[Stored data entries]
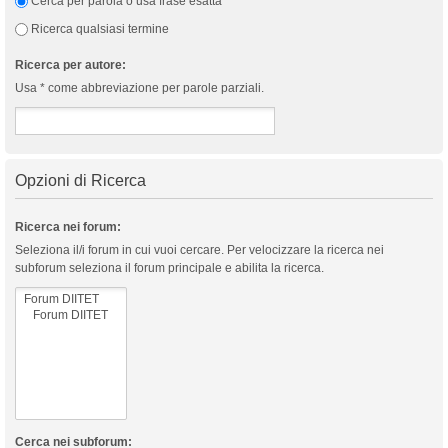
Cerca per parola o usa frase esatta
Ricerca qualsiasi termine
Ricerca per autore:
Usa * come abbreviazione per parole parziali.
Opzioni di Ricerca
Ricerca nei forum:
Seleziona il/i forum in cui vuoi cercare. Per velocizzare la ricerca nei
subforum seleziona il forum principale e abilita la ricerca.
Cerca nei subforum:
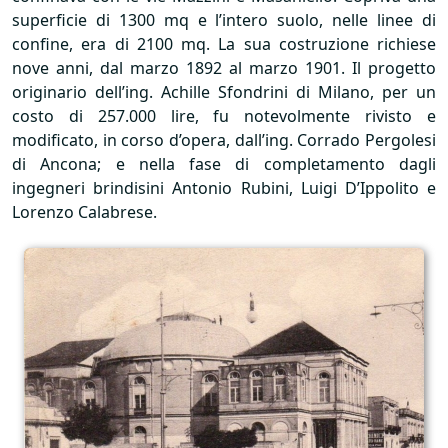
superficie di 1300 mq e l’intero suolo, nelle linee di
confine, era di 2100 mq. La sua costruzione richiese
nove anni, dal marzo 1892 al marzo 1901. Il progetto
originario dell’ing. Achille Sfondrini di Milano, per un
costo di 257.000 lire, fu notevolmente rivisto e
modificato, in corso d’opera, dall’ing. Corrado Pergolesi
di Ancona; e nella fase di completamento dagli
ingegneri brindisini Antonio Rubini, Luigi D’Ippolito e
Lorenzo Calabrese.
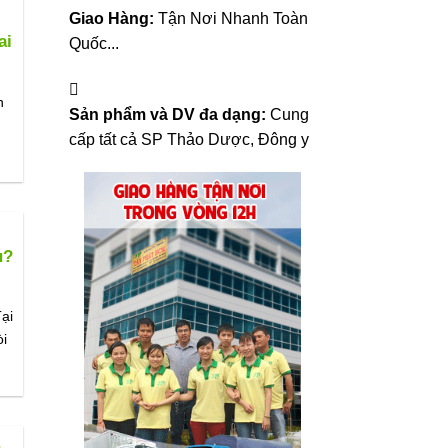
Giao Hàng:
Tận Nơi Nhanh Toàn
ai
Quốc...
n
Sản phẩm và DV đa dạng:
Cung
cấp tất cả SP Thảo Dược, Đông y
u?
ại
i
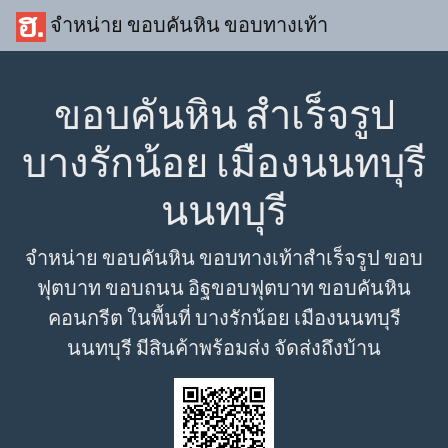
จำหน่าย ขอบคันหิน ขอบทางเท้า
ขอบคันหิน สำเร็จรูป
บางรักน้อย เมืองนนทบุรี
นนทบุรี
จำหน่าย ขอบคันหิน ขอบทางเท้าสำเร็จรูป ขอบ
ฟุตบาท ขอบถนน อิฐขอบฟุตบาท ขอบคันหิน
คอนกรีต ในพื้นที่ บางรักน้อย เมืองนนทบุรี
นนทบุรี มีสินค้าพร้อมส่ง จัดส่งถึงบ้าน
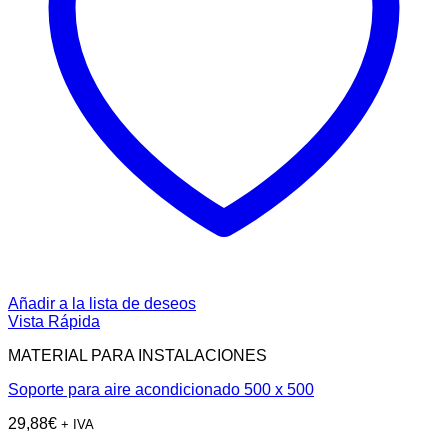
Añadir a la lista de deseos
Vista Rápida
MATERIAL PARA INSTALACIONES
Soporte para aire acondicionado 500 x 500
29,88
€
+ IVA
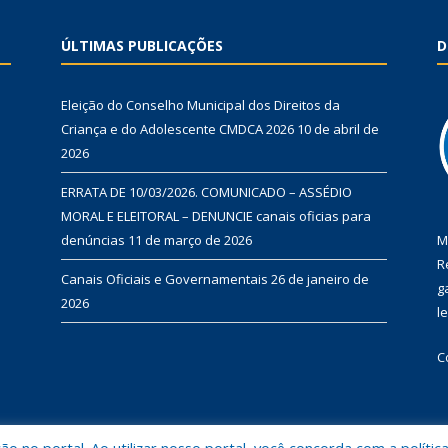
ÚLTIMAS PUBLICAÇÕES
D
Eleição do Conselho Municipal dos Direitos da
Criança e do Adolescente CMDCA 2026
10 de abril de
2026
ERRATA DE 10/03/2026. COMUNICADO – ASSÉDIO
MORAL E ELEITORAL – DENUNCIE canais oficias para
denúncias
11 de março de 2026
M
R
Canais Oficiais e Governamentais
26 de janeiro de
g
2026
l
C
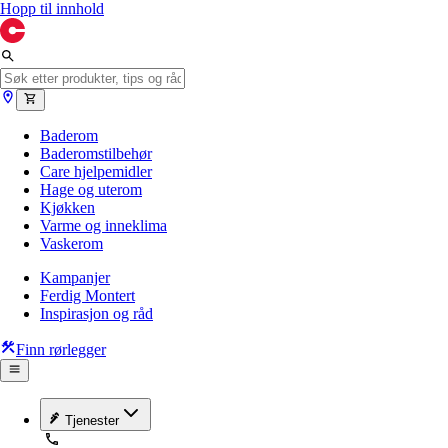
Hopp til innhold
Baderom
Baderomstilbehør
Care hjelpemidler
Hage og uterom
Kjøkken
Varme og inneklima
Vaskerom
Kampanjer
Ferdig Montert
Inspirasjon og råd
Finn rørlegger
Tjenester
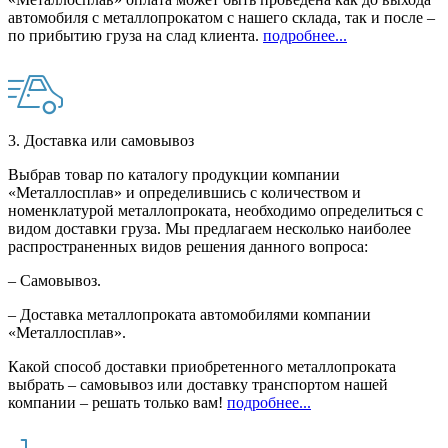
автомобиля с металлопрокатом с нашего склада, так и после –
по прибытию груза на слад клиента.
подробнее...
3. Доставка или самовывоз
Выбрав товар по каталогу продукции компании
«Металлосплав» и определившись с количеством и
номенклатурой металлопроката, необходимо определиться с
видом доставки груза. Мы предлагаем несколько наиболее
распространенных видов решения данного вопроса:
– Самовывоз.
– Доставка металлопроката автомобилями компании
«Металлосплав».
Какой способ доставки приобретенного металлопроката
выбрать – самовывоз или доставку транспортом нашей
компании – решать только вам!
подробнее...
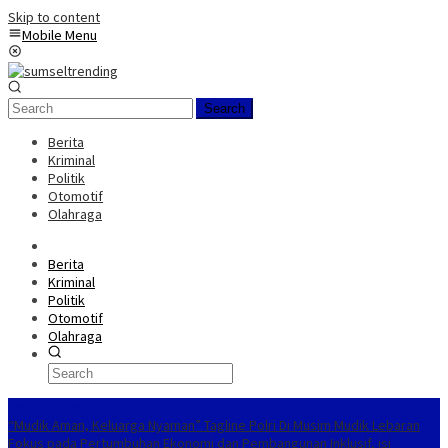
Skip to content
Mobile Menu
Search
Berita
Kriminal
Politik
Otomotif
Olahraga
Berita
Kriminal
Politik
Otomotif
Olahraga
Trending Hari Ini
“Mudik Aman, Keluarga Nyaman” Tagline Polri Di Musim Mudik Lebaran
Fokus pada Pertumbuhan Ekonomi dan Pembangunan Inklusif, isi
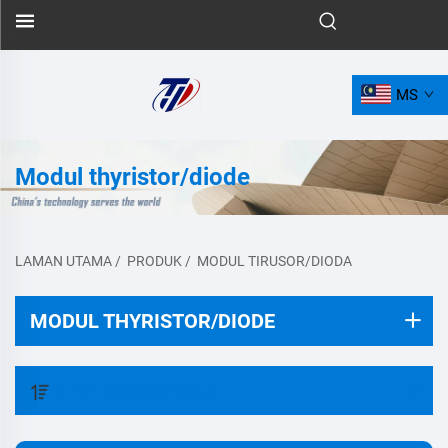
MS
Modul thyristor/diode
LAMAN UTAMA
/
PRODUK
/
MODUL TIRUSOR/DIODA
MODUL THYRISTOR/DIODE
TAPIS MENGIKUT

:: Exercise requirements ::
Return the data above unchanged. Pictures are not part of the copy.

:: Response ::
Cerca per parola o usa frase esatta
Ricerca qualsiasi termine
Ricerca per autore:
Usa * come abbreviazione per parole parziali.
Opzioni di Ricerca
Ricerca nei forum:
Seleziona il/i forum in cui vuoi cercare. Per velocizzare la ricerca nei
subforum seleziona il forum principale e abilita la ricerca.
Cerca nei subforum:
superficie di 1300 mq e l’intero suolo, nelle linee di
confine, era di 2100 mq. La sua costruzione richiese
nove anni, dal marzo 1892 al marzo 1901. Il progetto
originario dell’ing. Achille Sfondrini di Milano, per un
costo di 257.000 lire, fu notevolmente rivisto e
modificato, in corso d’opera, dall’ing. Corrado Pergolesi
di Ancona; e nella fase di completamento dagli
ingegneri brindisini Antonio Rubini, Luigi D’Ippolito e
Lorenzo Calabrese.
Giao Hàng:
Tận Nơi Nhanh Toàn
ai
Quốc...
n
Sản phẩm và DV đa dạng:
Cung
cấp tất cả SP Thảo Dược, Đông y
u?
ại
i
จำหน่าย ขอบคันหิน ขอบทางเท้า
ขอบคันหิน สำเร็จรูป
บางรักน้อย เมืองนนทบุรี
นนทบุรี
จำหน่าย ขอบคันหิน ขอบทางเท้าสำเร็จรูป ขอบ
ฟุตบาท ขอบถนน อิฐขอบฟุตบาท ขอบคันหิน
คอนกรีต ในพื้นที่ บางรักน้อย เมืองนนทบุรี
นนทบุรี มีสินค้าพร้อมส่ง จัดส่งถึงบ้าน
Añadir a la lista de deseos
Vista Rápida
MATERIAL PARA INSTALACIONES
Soporte para aire acondicionado 500 x 500
29,88
€
+ IVA
ÚLTIMAS PUBLICAÇÕES
D
Eleição do Conselho Municipal dos Direitos da
Criança e do Adolescente CMDCA 2026
10 de abril de
2026
ERRATA DE 10/03/2026. COMUNICADO – ASSÉDIO
MORAL E ELEITORAL – DENUNCIE canais oficias para
denúncias
11 de março de 2026
M
R
Canais Oficiais e Governamentais
26 de janeiro de
g
2026
l
C
Hopp til innhold
Baderom
Baderomstilbehør
Care hjelpemidler
Hage og uterom
Kjøkken
Varme og inneklima
Vaskerom
Kampanjer
Ferdig Montert
Inspirasjon og råd
Finn rørlegger
Tjenester
автомобиля с металлопрокатом с нашего склада, так и после –
по прибытию груза на слад клиента.
подробнее...
3. Доставка или самовывоз
Выбрав товар по каталогу продукции компании
«Металлосплав» и определившись с количеством и
номенклатурой металлопроката, необходимо определиться с
видом доставки груза. Мы предлагаем несколько наиболее
распространенных видов решения данного вопроса:
– Самовывоз.
– Доставка металлопроката автомобилями компании
«Металлосплав».
Какой способ доставки приобретенного металлопроката
выбрать – самовывоз или доставку транспортом нашей
компании – решать только вам!
подробнее...
Skip to content
Mobile Menu
Search
Berita
Kriminal
Politik
Otomotif
Olahraga
Berita
Kriminal
Politik
Otomotif
Olahraga
Trending Hari Ini
“Mudik Aman, Keluarga Nyaman” Tagline Polri Di Musim Mudik Lebaran
Fokus pada Pertumbuhan Ekonomi dan Pembangunan Inklusif, isi
MS
Modul thyristor/diode
LAMAN UTAMA
/
PRODUK
/
MODUL TIRUSOR/DIODA
MODUL THYRISTOR/DIODE
TAPIS MENGIKUT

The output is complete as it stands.